More importantly, this event really shows how my grandmother interacted with me when I was a child. I was at her house all of the time. I don't recall any memories prior to age seven, but my understanding is that I must have come by often. Once I turned seven, we built a house on the same street as her home, and I ended up staying over constantly.

She made the best sweet tea, although her sandwiches were not as good as my great aunt Margaret's (her sister). I loved sitting in the big recliner next to her, which was almost always available, since my grandfather stayed in bed most of the time. I used to roll her cylinder shaped ottoman to the other side of the living room to help build structures out of pillows. She would sing songs to me that I can no longer recall. As a small child, I used to run and play in her house while just wearing underwear. I would set up army men on her glass living room table, and play teenage mutant ninja turtles in the alcove of the foyer, all while she would watch television just behind me.

Advertiser-Gleam, April 2, 1952
"List of people who can vote in elections."
She made a manicotti dish that I apparently loved as a child, though in my actual memory I can't recall ever tasting it. She hosted all the family events like Christmas, where presents and wrapping paper were always quickly separated. I played my NES there, hooked up to her television: super mario bros. + duck hunt, and later all kinds of games rented from the local blockbuster. She loved to cheer me on whenever I played games -- until ten minutes passed and she realized it was just the same thing over and over, at which point she'd start crocheting.

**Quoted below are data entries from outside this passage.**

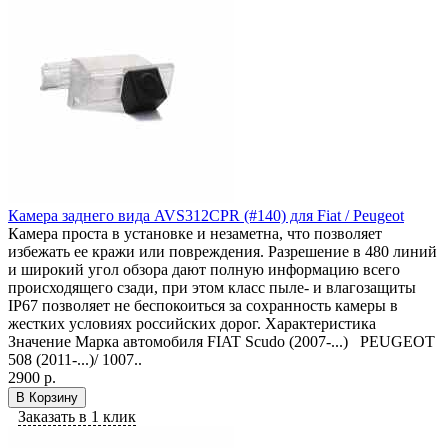
Камера заднего вида AVS312CPR (#140) для Fiat / Peugeot
Камера проста в установке и незаметна, что позволяет
избежать ее кражи или повреждения. Разрешение в 480 линий
и широкий угол обзора дают полную информацию всего
происходящего сзади, при этом класс пыле- и влагозащиты
IP67 позволяет не беспокоиться за сохранность камеры в
жестких условиях российских дорог. Характеристика
Значение Марка автомобиля FIAT Scudo (2007-...) PEUGEOT
508 (2011-...)/ 1007..
2900 р.
В Корзину
Заказать в 1 клик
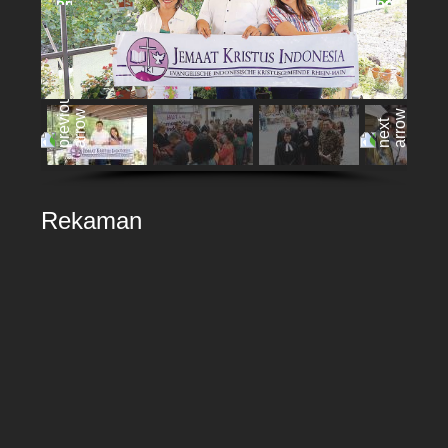
Rekaman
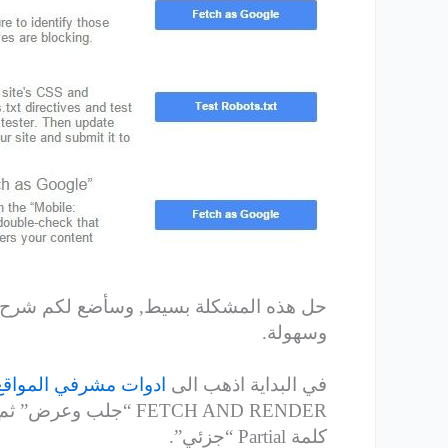
حل هذه المشكلة بسيط, وسأضع لكم شرح 
وسهولة.
في البداية اذهب الى
ادوات مشرفي المواقع
FETCH AND RENDER “جل
كلمة Partial “جزئي”.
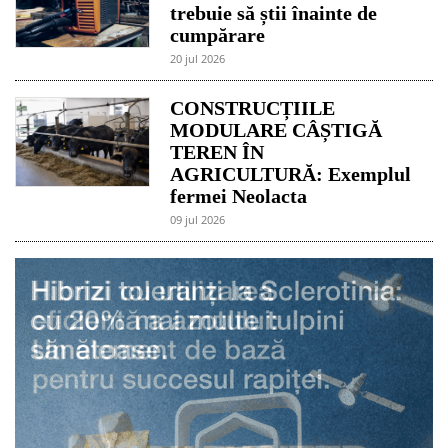
trebuie să știi înainte de
cumpărare
20 jul 2026
CONSTRUCȚIILE
MODULARE CÂȘTIGĂ
TEREN ÎN
AGRICULTURĂ: Exemplul
fermei Neolacta
09 jul 2026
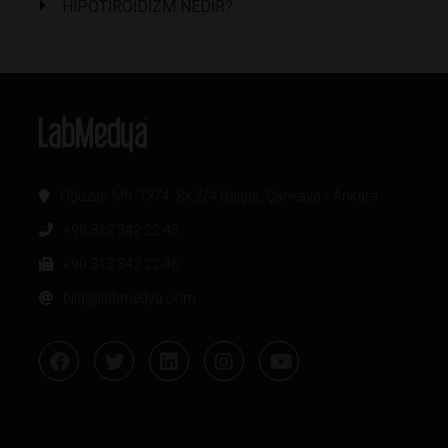
HİPOTİROİDİZM NEDİR?
Oğuzlar Mh. 1374. Sk 2/4 Balgat, Çankaya / Ankara
+90 312 342 22 45
+90 312 342 22 46
bilgi@labmedya.com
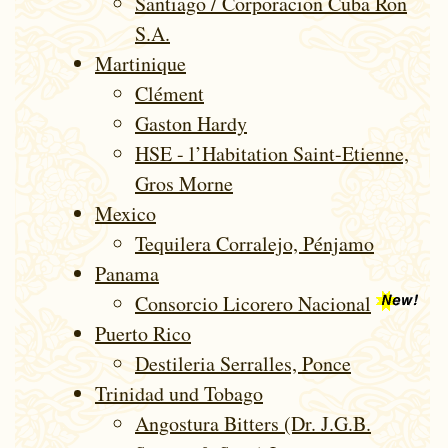
Santiago / Corporacion Cuba Ron
S.A.
Mar­ti­ni­que
Clément
Gaston Hardy
HSE - l’Habitation Saint-Etienne,
Gros Morne
Mexico
Tequilera Corralejo, Pénjamo
Panama
Consorcio Licorero Nacional
Puerto Rico
Destileria Serralles, Ponce
Trinidad und Tobago
Angostura Bitters (Dr. J.G.B.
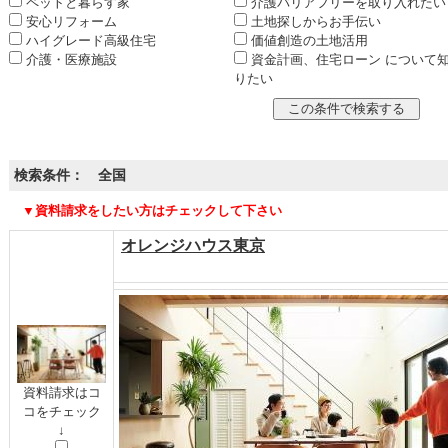
ペットと暮らす家
介護バリアフリーを取り入れたい
安心リフォーム
土地探しからお手伝い
ハイグレード高級住宅
価値創造の土地活用
介護・医療施設
資金計画、住宅ローン について
りたい
検索条件： 全国
▼資料請求をしたい方はチェックして下さい
オレンジハウス東京
資料請求はコ
コをチェック
↓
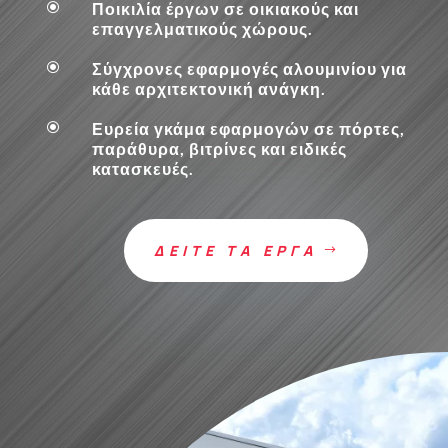
\
Ποικιλία έργων σε οικιακούς και
επαγγελματικούς χώρους.
\
Σύγχρονες εφαρμογές αλουμινίου για
κάθε αρχιτεκτονική ανάγκη.
\
Ευρεία γκάμα εφαρμογών σε πόρτες,
παράθυρα, βιτρίνες και ειδικές
κατασκευές.
ΔΕΙΤΕ ΤΑ ΕΡΓΑ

When I crashed my bicycle outside her front door, she was the one who bandaged me. My knuckles have been scarred ever since. That day, my grandfather went to the toolshed in the back and came out an hour later to give me an award for bravery. It was a wooden plaque shaped like a shield, commemorating that bicycle crash. If it was supposed to make me feel proud, it failed; I never touched a bicycle again to this day, partly out of fear, and now out of habit.

Greenville Advocate, December 26, 1963
The three children are Patty, Billy, and my mother, Joanne.
One day, she spent what felt like hours teaching me how to crochet. I proceeded to fail to make anything at all. I loved hearing stories from her about all kinds of things. How, for example, she was not allowed to marry her husband until her soon-to-be mother-in-law successfully taught her how to make several Italian recipes. There was apparently a test, which she passed, and which gave her permission to marry their son. And stories of my uncle Billy. And what my uncle Michael was like at my age.

I can remember going through the phone book with my grandmother, learning how to use it. And browsing the Sears catalog, filled with mostly boring items, but a smattering of toys interspersed within. My grandmother played few games with me, but would always bring out the building blocks when I was young. The blocks were made of wood and painted bright red. My grandfather made them for me, and I loved building towers with them.

There are so many memories I have with my grandmother. She was very important to me. I don't like that she died. Death is the true enemy. I must always remember this.

Greenville Advocate, December 19, 1940
Forest Home Elementary Perfect Attendance
At the same time, I feel numb. I don't know if this is a defect. I don't know what I should be feeling, or even if the word "should" applies here. I do know that I've enjoyed finding an old newspaper that lists her as having perfect attendance at school one year. It reminds me that there is so much of her beyond what memories I have of her. Mattie Jo was a person, filled with hopes and dreams, having lived a full life of travel and family. She experienced the loss of a teenage son, and the terror of her husband being permanently disabled in a car crash the same month that I was born. She grew up in the tiniest of towns, and near the end stayed consecutively with two of her daughters. She became especially close to my sister, living with her multiple times over the past decade or so. I'd love to hear stories of our grandmother from her, to learn what Mattie was like during the years I wasn't there.

I regret not learning more of these stories directly from my grandmother. I miss her voice.